Depot commander Col. Christopher O. Mohan extended an invitation to the groundbreaking when he learned Dempsey would be in Utah for other engagements, Anderson said.

According to a spokesman for Dempsey, the chairman will meet privately with business and community leaders while in the state that day.

He will be joined in Tooele by Katherine Hammack, assistant secretary of the Army for installations, energy and the environment.

While Dempsey's presence signals the Department of Defense's emphasis on renewable energy, the project is a big deal for another reason.

It will be one of the larger solar power installations in Utah, and will mean a 15 percent increase in the state's solar generating capacity.

Taken together, all Utah solar power producers, including homes and larger ones such as those at the Calvin L. Rampton Salt Palace Convention Center and Draper's Ikea store, have the capacity to produce 10 megawatts of electricity, said Sara Baldwin, senior policy and regulatory associate for the nonprofit Utah Clean Energy. That's enough to power several thousand homes.

"We commend the leadership of the depot and the whole military," said Baldwin.

Tom Turner, garrison manager for Tooele Army Depot, said construction should begin this fall to erect the 430 dish-like solar collectors, and electricity should be flowing by next summer.

The array is expected to provide 30 percent of the depot's electricity, as is a wind turbine built in 2010. Both will have a 1.5 megawatt capacity, enough to provide power to 300 to 400 homes. The turbine has had some "bugs," but soon should be producing at full capacity, he said.

The Department of Defense has a goal of building renewable energy projects that can produce 1 gigawatt of electricity by 2025. A gigawatt is 1,000 megawatts. Tooele Army Depot is among 17 installations where pilot renewable energy projects are under way as part of a Net Zero program.

The goal is to have each of those installations produce as much power as they use, which Turner said will happen at Tooele within a decade through a combination of wind and solar power, conservation, and conversion of old furnaces to natural gas and electricity.

The solar array will go in an energy corridor not far from the depot's administrative offices on the outskirts of Tooele, Turner said. The wind turbine is also in that corridor.

Unlike many solar projects around the country, Tooele's will use a technology that relies on dish-like collectors with Stirling engines.

"We believe it's a better alternative to the other types of solar panels," said Turner. "We think we can produce more electricity for the money."
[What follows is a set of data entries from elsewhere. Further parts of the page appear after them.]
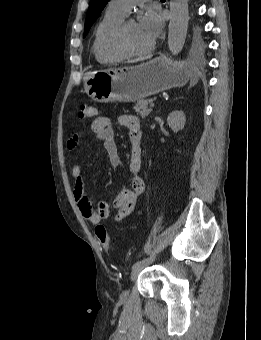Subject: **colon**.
<instances>
[{
    "label": "colon",
    "mask_w": 261,
    "mask_h": 340,
    "mask_svg": "<svg viewBox=\"0 0 261 340\" xmlns=\"http://www.w3.org/2000/svg\"><path fill=\"white\" fill-rule=\"evenodd\" d=\"M97 114L98 110L96 107L92 105L82 104L79 108L78 117L81 119L92 118ZM95 234L103 249L109 250L111 248V240L106 227L102 224L96 225Z\"/></svg>",
    "instance_id": "obj_1"
}]
</instances>
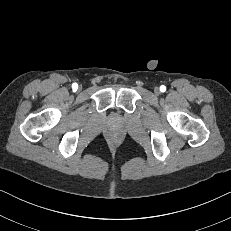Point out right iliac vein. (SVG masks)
<instances>
[{"label": "right iliac vein", "instance_id": "1", "mask_svg": "<svg viewBox=\"0 0 231 231\" xmlns=\"http://www.w3.org/2000/svg\"><path fill=\"white\" fill-rule=\"evenodd\" d=\"M81 88H82V87L80 86V87H79V90H81Z\"/></svg>", "mask_w": 231, "mask_h": 231}]
</instances>
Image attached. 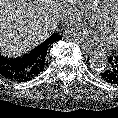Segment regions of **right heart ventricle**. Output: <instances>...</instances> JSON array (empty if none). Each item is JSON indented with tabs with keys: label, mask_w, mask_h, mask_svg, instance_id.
Masks as SVG:
<instances>
[{
	"label": "right heart ventricle",
	"mask_w": 118,
	"mask_h": 118,
	"mask_svg": "<svg viewBox=\"0 0 118 118\" xmlns=\"http://www.w3.org/2000/svg\"><path fill=\"white\" fill-rule=\"evenodd\" d=\"M111 0H94V3L98 5L100 8L104 7Z\"/></svg>",
	"instance_id": "1"
}]
</instances>
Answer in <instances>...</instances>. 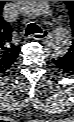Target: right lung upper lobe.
Returning a JSON list of instances; mask_svg holds the SVG:
<instances>
[{
    "mask_svg": "<svg viewBox=\"0 0 74 122\" xmlns=\"http://www.w3.org/2000/svg\"><path fill=\"white\" fill-rule=\"evenodd\" d=\"M5 2L0 1V74L5 73L15 62L19 49L13 43L11 26L1 16Z\"/></svg>",
    "mask_w": 74,
    "mask_h": 122,
    "instance_id": "1",
    "label": "right lung upper lobe"
}]
</instances>
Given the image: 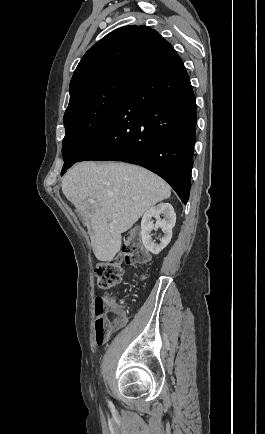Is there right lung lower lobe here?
Returning a JSON list of instances; mask_svg holds the SVG:
<instances>
[{
	"instance_id": "obj_1",
	"label": "right lung lower lobe",
	"mask_w": 265,
	"mask_h": 434,
	"mask_svg": "<svg viewBox=\"0 0 265 434\" xmlns=\"http://www.w3.org/2000/svg\"><path fill=\"white\" fill-rule=\"evenodd\" d=\"M196 100L173 47L137 74L110 124L78 159L123 161L165 179L186 204L196 139Z\"/></svg>"
}]
</instances>
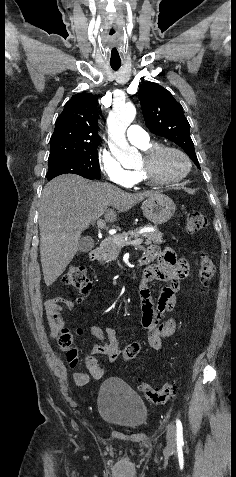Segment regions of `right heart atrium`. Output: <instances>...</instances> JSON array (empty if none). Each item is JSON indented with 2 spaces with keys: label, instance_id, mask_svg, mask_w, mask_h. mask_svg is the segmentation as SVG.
I'll return each instance as SVG.
<instances>
[{
  "label": "right heart atrium",
  "instance_id": "1",
  "mask_svg": "<svg viewBox=\"0 0 236 477\" xmlns=\"http://www.w3.org/2000/svg\"><path fill=\"white\" fill-rule=\"evenodd\" d=\"M98 164L100 171L110 183L121 187H130L132 185L130 171L125 169L106 149L100 150Z\"/></svg>",
  "mask_w": 236,
  "mask_h": 477
}]
</instances>
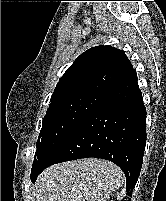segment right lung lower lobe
I'll list each match as a JSON object with an SVG mask.
<instances>
[{
    "label": "right lung lower lobe",
    "instance_id": "1",
    "mask_svg": "<svg viewBox=\"0 0 166 201\" xmlns=\"http://www.w3.org/2000/svg\"><path fill=\"white\" fill-rule=\"evenodd\" d=\"M137 80L133 70L108 92L98 107L31 176L32 182L50 165L95 157L121 168L126 176L127 195L132 196L146 146V109Z\"/></svg>",
    "mask_w": 166,
    "mask_h": 201
}]
</instances>
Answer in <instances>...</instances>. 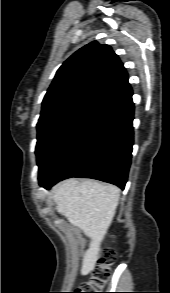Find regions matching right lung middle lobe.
<instances>
[{
  "instance_id": "obj_1",
  "label": "right lung middle lobe",
  "mask_w": 170,
  "mask_h": 293,
  "mask_svg": "<svg viewBox=\"0 0 170 293\" xmlns=\"http://www.w3.org/2000/svg\"><path fill=\"white\" fill-rule=\"evenodd\" d=\"M109 108L76 105L38 122L36 156L39 183L50 177L64 158L87 136Z\"/></svg>"
}]
</instances>
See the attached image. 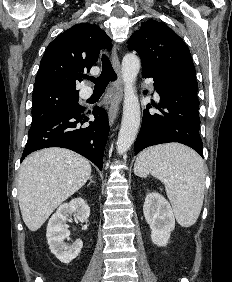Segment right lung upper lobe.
Wrapping results in <instances>:
<instances>
[{
    "instance_id": "right-lung-upper-lobe-1",
    "label": "right lung upper lobe",
    "mask_w": 232,
    "mask_h": 282,
    "mask_svg": "<svg viewBox=\"0 0 232 282\" xmlns=\"http://www.w3.org/2000/svg\"><path fill=\"white\" fill-rule=\"evenodd\" d=\"M110 49L111 40L95 24H76L58 35L46 48L35 78L34 90L77 92L76 82L90 71L101 49Z\"/></svg>"
}]
</instances>
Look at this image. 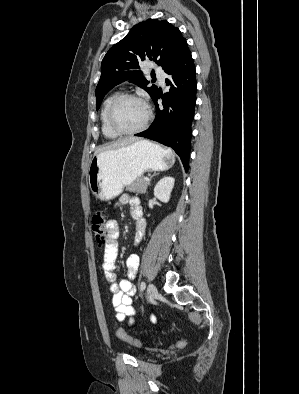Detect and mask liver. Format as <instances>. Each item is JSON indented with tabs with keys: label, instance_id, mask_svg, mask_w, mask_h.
I'll list each match as a JSON object with an SVG mask.
<instances>
[{
	"label": "liver",
	"instance_id": "1",
	"mask_svg": "<svg viewBox=\"0 0 299 394\" xmlns=\"http://www.w3.org/2000/svg\"><path fill=\"white\" fill-rule=\"evenodd\" d=\"M138 140H139L138 138L130 137V138H126V139H123V140H120V141H116V142L111 143L110 145L98 148L95 151V154H98V153H100L102 151H106V150H110V149H116V148H119V147L127 146V145H130V144L138 141Z\"/></svg>",
	"mask_w": 299,
	"mask_h": 394
}]
</instances>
The Army Corps of Engineers, which is acting as construction manager for the project, has not yet signed a contract, but Tooele Army Depot identified the contractor as Infinia, an Ogden-based company led by Mike Ward, former president of Autoliv Americas.

About Tooele Army Depot

The depot covers 24,000 acres on the west side of Tooele, and is the only government depot west of the Mississippi that stores, ships and removes explosives from such ammunition as land mines and bombs. It also designs and manufactures equipment for handling the ammunition. It has 550 civilian employees, and hosts 97 tenant and 60 contractor employees. Historically, the depot maintained large vehicles for the Army, but that mission ended in the mid-1990s.